I spent all that night at Bess’ side as the doctor and technicians pumped an IV sugar solution into her veins and offered her a small plate of food. Like a mad creature, Bess lunged and bit everything in sight, including my finger, and nearly broke her teeth on the spoon as I helped push the food toward her mouth.

She weighed just 4.7 pounds. Her blood was heavy with salt. As morning dawned, she began having seizures — a signal of possible brain damage from the dehydration or a phenomenon known as “refeeding syndrome,” a potentially fatal metabolic crisis seen in the survivors of World War II concentration camps that can occur when victims of starvation are fed too quickly.

For the next few days, we visited Bess every evening. She was blind. She could barely raise her head, which was oddly bowed toward the ground in a classic sign of thiamine and potassium deficiency. She continued to have what the doctors chillingly described as “neurological events.”

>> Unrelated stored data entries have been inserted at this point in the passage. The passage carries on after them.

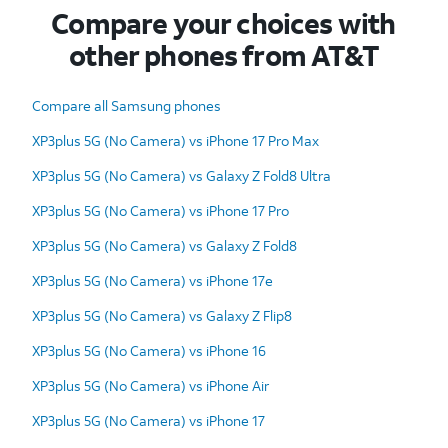
Compare your choices with
other phones from AT&T
Compare all Samsung phones
XP3plus 5G (No Camera) vs iPhone 17 Pro Max
XP3plus 5G (No Camera) vs Galaxy Z Fold8 Ultra
XP3plus 5G (No Camera) vs iPhone 17 Pro
XP3plus 5G (No Camera) vs Galaxy Z Fold8
XP3plus 5G (No Camera) vs iPhone 17e
XP3plus 5G (No Camera) vs Galaxy Z Flip8
XP3plus 5G (No Camera) vs iPhone 16
XP3plus 5G (No Camera) vs iPhone Air
XP3plus 5G (No Camera) vs iPhone 17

Slowly, however, she got better. After four days, when the vet bills were approaching $3,000, we brought her home. [Read the whole column here.]

So, I finished reading this, was feeling all warm and fuzzy and happy that Bess was okay, and then I started thinking that the Animal Welfare Society in London might have been wise not to allow Kim to adopt a cat. Just like humans who love kids but have no parental skills, Kim may be a cat lover, but it sounds like she comes up a little short in the caregiving department when it comes to cats. (Not one, but TWO of her cats fell to their deaths from balconies?)

Let’s see… loud party with a rambunctious dog. How about checking all the hidey places in the house where a terrified cat might go for refuge, including (am I the only one who thinks this is a no-brainer?) — the window seat.

What do you think? A series of unfortunate events for a jinxed cat lover, or someone who seriously needs to learn how to properly care for and protect her feline charges?